To do:
Below are records; the lines starting at the one with "Jornal KM 26" and ending at the one with "CMF Buds Pro 2 та" must be reproduced exactly, both included. Pictures must not appear.

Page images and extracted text

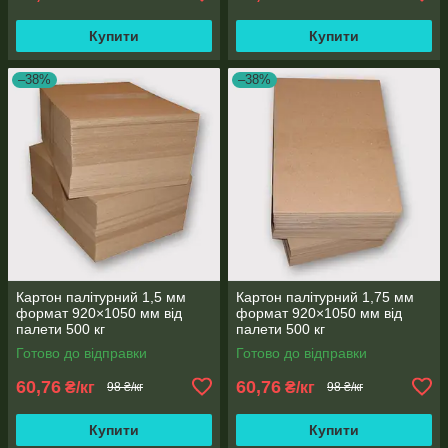
Купити
Купити
–38%
–38%
Картон палітурний 1,5 мм
Картон палітурний 1,75 мм
формат 920×1050 мм від
формат 920×1050 мм від
палети 500 кг
палети 500 кг
Готово до відправки
Готово до відправки
60,76
60,76
₴/кг
₴/кг
98 ₴/кг
98 ₴/кг
Купити
Купити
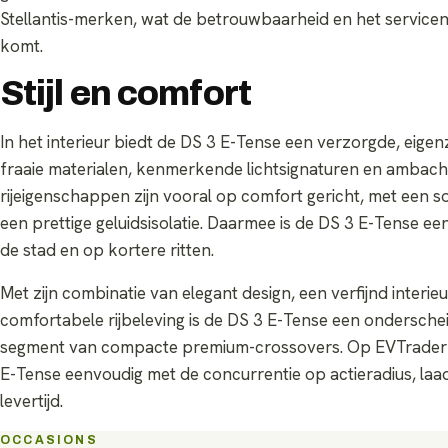
Stellantis-merken, wat de betrouwbaarheid en het service
komt.
Stijl en comfort
In het interieur biedt de DS 3 E-Tense een verzorgde, eigen
fraaie materialen, kenmerkende lichtsignaturen en ambachte
rijeigenschappen zijn vooral op comfort gericht, met een s
een prettige geluidsisolatie. Daarmee is de DS 3 E-Tense ee
de stad en op kortere ritten.
Met zijn combinatie van elegant design, een verfijnd interie
comfortabele rijbeleving is de DS 3 E-Tense een ondersche
segment van compacte premium-crossovers. Op EVTrader ve
E-Tense eenvoudig met de concurrentie op actieradius, laa
levertijd.
OCCASIONS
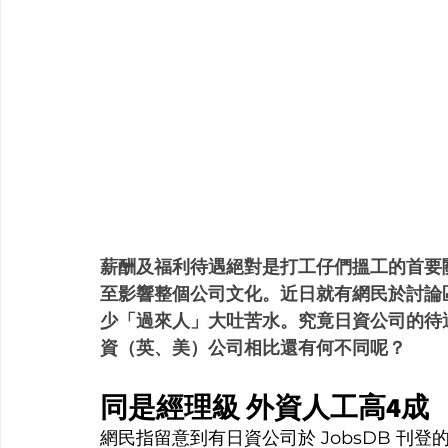
薪酬及福利待遇絕對是打工仔們搵工的首要
至影響整個公司文化。近日就有網民於討論
少「過來人」大吐苦水。究竟日資公司的待
資（英、美）公司相比還有何不同呢？
同是經理級 外資人工高4成
網民指留意到有日資公司於 JobsDB 刊登的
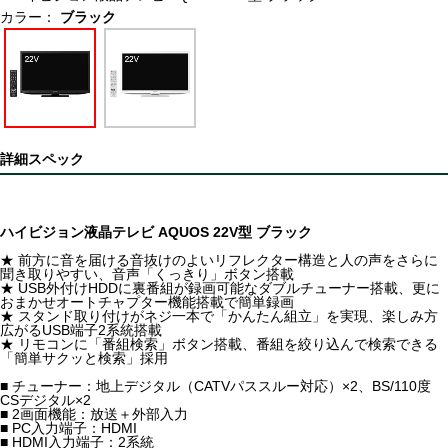
カラー：
ブラック
詳細スペック
ハイビジョン液晶テレビ AQUOS 22V型 ブラック
★ 前方に音を届ける音抜けのよいリフレクター構造と人の声をさらに
聞き取りやすい、音声「くっきり」ボタン搭載
★ USB外付けHDDに裏番組が録画可能なダブルチューナー搭載、更に
おまかせオートチャプター機能搭載で簡単録画
★ スタンド取り付けがネジ一本で「かんたん組立」を実現、楽しみ方
広がるUSB端子2系統搭載
★ リモコンに「番組検索」ボタン搭載、番組を絞り込んで検索できる
「簡単サクッと検索」採用
■ チューナー：地上デジタル（CATVパススルー対応）×2、BS/110度
CSデジタル×2
■ 2画面機能：放送＋外部入力
■ PC入力端子：HDMI
■ HDMI入力端子：2系統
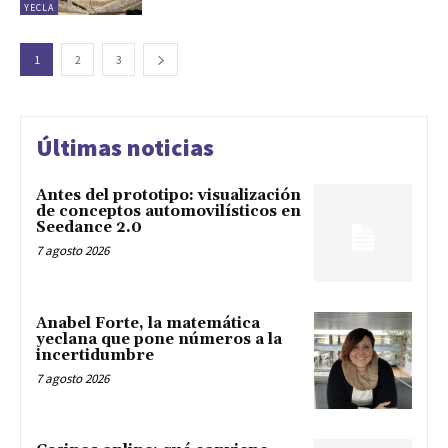
YECLA
1
2
3
Últimas noticias
Antes del prototipo: visualización
de conceptos automovilísticos en
Seedance 2.0
7 agosto 2026
Anabel Forte, la matemática
yeclana que pone números a la
incertidumbre
7 agosto 2026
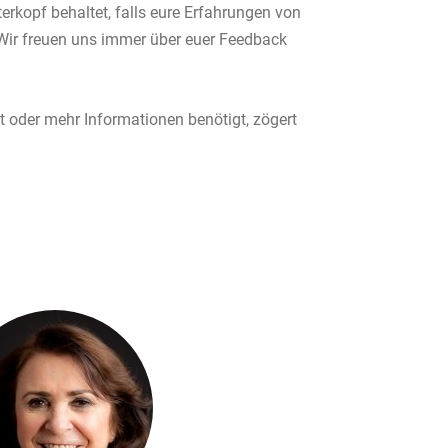
terkopf behaltet, falls eure Erfahrungen von
Wir freuen uns immer über euer Feedback
t oder mehr Informationen benötigt, zögert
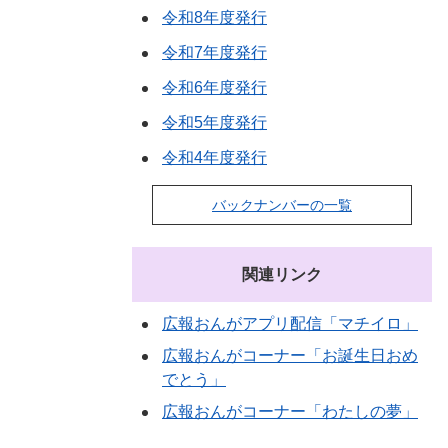
令和8年度発行
令和7年度発行
令和6年度発行
令和5年度発行
令和4年度発行
バックナンバーの一覧
関連リンク
広報おんがアプリ配信「マチイロ」
広報おんがコーナー「お誕生日おめ
でとう」
広報おんがコーナー「わたしの夢」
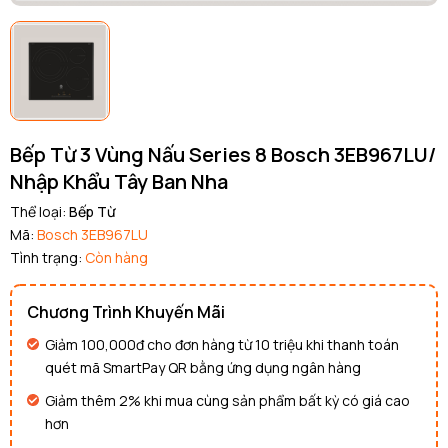
Bếp Từ 3 Vùng Nấu Series 8 Bosch 3EB967LU/
Nhập Khẩu Tây Ban Nha
Thể loại:
Bếp Từ
Mã:
Bosch 3EB967LU
Tình trạng:
Còn hàng
Chương Trình Khuyến Mãi
Giảm 100,000đ cho đơn hàng từ 10 triệu khi thanh toán
quét mã SmartPay QR bằng ứng dụng ngân hàng
Giảm thêm 2% khi mua cùng sản phẩm bất kỳ có giá cao
hơn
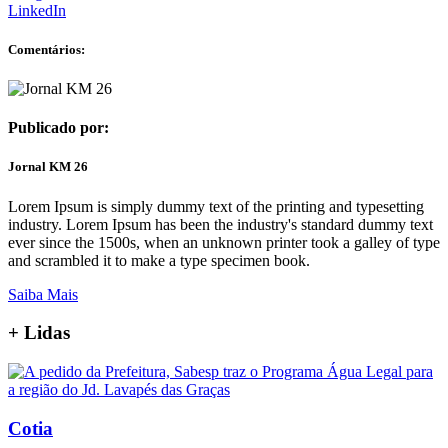
LinkedIn
Comentários:
Publicado por:
Jornal KM 26
Lorem Ipsum is simply dummy text of the printing and typesetting
industry. Lorem Ipsum has been the industry's standard dummy text
ever since the 1500s, when an unknown printer took a galley of type
and scrambled it to make a type specimen book.
Saiba Mais
+
Lidas
Cotia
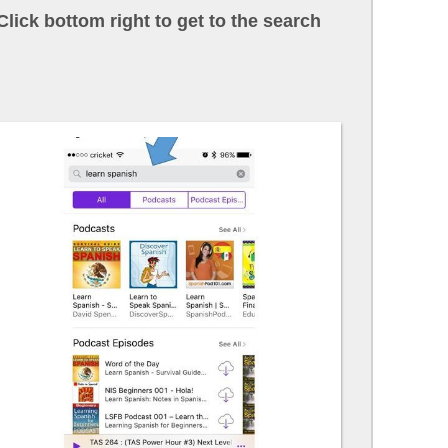
lick bottom right to get to the search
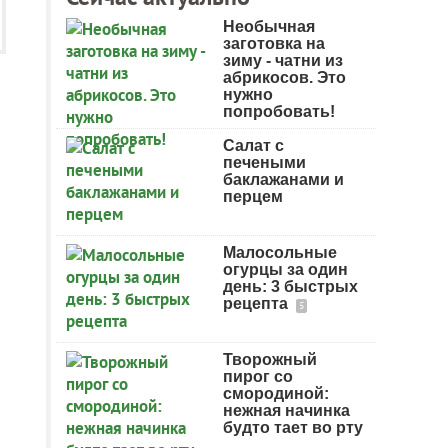
Необычная
заготовка на
зиму - чатни из
абрикосов. Это
нужно
попробовать!
Салат с
печеными
баклажанами и
перцем
Малосольные
огурцы за один
день: 3 быстрых
рецепта
5
Творожный
пирог со
смородиной:
нежная начинка
будто тает во рту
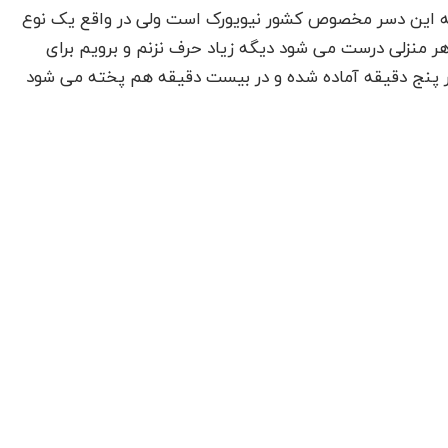
ه این دسر مخصوص کشور نیویورک است ولی در واقع یک نوع
 منزلی درست می شود دیگه زیاد حرف نزنم و برویم برای
 پنج دقیقه آماده شده و در بیست دقیقه هم پخته می شود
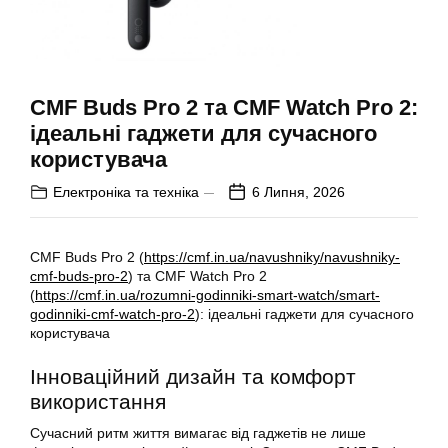
CMF Buds Pro 2 та CMF Watch Pro 2:
ідеальні гаджети для сучасного
користувача
Електроніка та техніка
6 Липня, 2026
CMF Buds Pro 2 (
https://cmf.in.ua/navushniky/navushniky-
cmf-buds-pro-2
) та CMF Watch Pro 2
(
https://cmf.in.ua/rozumni-godinniki-smart-watch/smart-
godinniki-cmf-watch-pro-2
): ідеальні гаджети для сучасного
користувача
Інноваційний дизайн та комфорт
використання
Сучасний ритм життя вимагає від гаджетів не лише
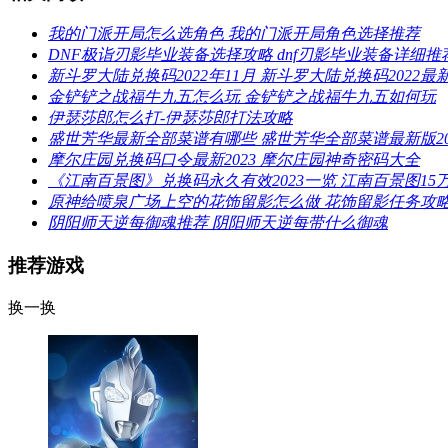
我的门派开局怎么选角色 我的门派开局角色选择推荐
DNF极诣刃影毕业装备选择攻略 dnf刃影毕业装备详细推
新斗罗大陆兑换码2022年11月 新斗罗大陆兑换码2022
金铲铲之战福牛九五怎么玩 金铲铲之战福牛九五如何玩
伊瑟莎郎怎么打-伊瑟莎郎打法攻略
盛世芳华最新全部菜谱有哪些 盛世芳华全部菜谱最新版20
摩尔庄园兑换码口令最新2023 摩尔庄园神奇密码大全
《江南百景图》兑换码永久有效2023一览 江南百景图1
原神给喷泉广场上空的花饰留影怎么做 花饰留影任务攻
阴阳师天逆每御魂推荐 阴阳师天逆每带什么御魂
推荐游戏
换一换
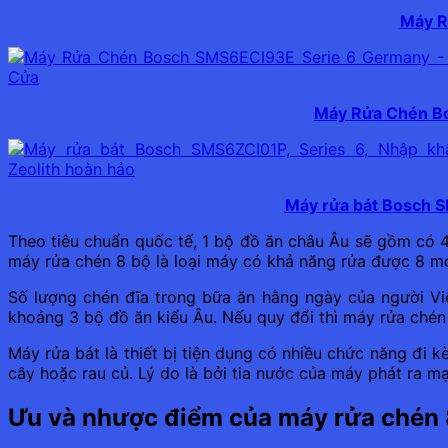
Máy R
Máy Rửa Chén Bo
Máy rửa bát Bosch S
Theo tiêu chuẩn quốc tế, 1 bộ đồ ăn châu Âu sẽ gồm có 4 đ
máy rửa chén 8 bộ là loại máy có khả năng rửa được 8 mó
Số lượng chén đĩa trong bữa ăn hằng ngày của người Việ
khoảng 3 bộ đồ ăn kiểu Âu. Nếu quy đổi thì máy rửa chén
Máy rửa bát là thiết bị tiện dụng có nhiều chức năng đi 
cây hoặc rau củ. Lý do là bởi tia nước của máy phát ra 
Ưu và nhược điểm của máy rửa chén 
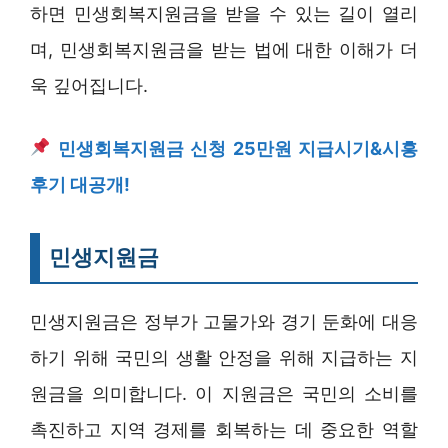
하면 민생회복지원금을 받을 수 있는 길이 열리
며, 민생회복지원금을 받는 법에 대한 이해가 더
욱 깊어집니다.
민생회복지원금 신청 25만원 지급시기&시흥
후기 대공개!
민생지원금
민생지원금은 정부가 고물가와 경기 둔화에 대응
하기 위해 국민의 생활 안정을 위해 지급하는 지
원금을 의미합니다. 이 지원금은 국민의 소비를
촉진하고 지역 경제를 회복하는 데 중요한 역할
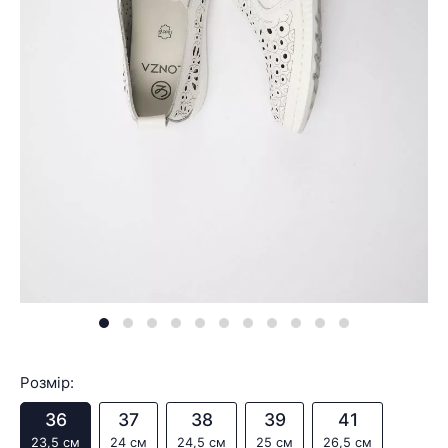
Розмір:
36
37
38
39
41
23,5 см
24 см
24,5 см
25 см
26,5 см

Reply to the task:
Jornal KM 26
Lorem Ipsum is simply dummy text of the printing and typesetting
industry. Lorem Ipsum has been the industry's standard dummy text
ever since the 1500s, when an unknown printer took a galley of type
and scrambled it to make a type specimen book.
Saiba Mais
+
Lidas
Cotia
lick bottom right to get to the search
Необычная
заготовка на
зиму - чатни из
абрикосов. Это
нужно
попробовать!
Салат с
печеными
баклажанами и
перцем
Малосольные
огурцы за один
день: 3 быстрых
рецепта
5
Творожный
пирог со
смородиной:
нежная начинка
будто тает во рту
ه این دسر مخصوص کشور نیویورک است ولی در واقع یک نوع
 منزلی درست می شود دیگه زیاد حرف نزنم و برویم برای
 پنج دقیقه آماده شده و در بیست دقیقه هم پخته می شود
CMF Buds Pro 2 та CMF Watch Pro 2:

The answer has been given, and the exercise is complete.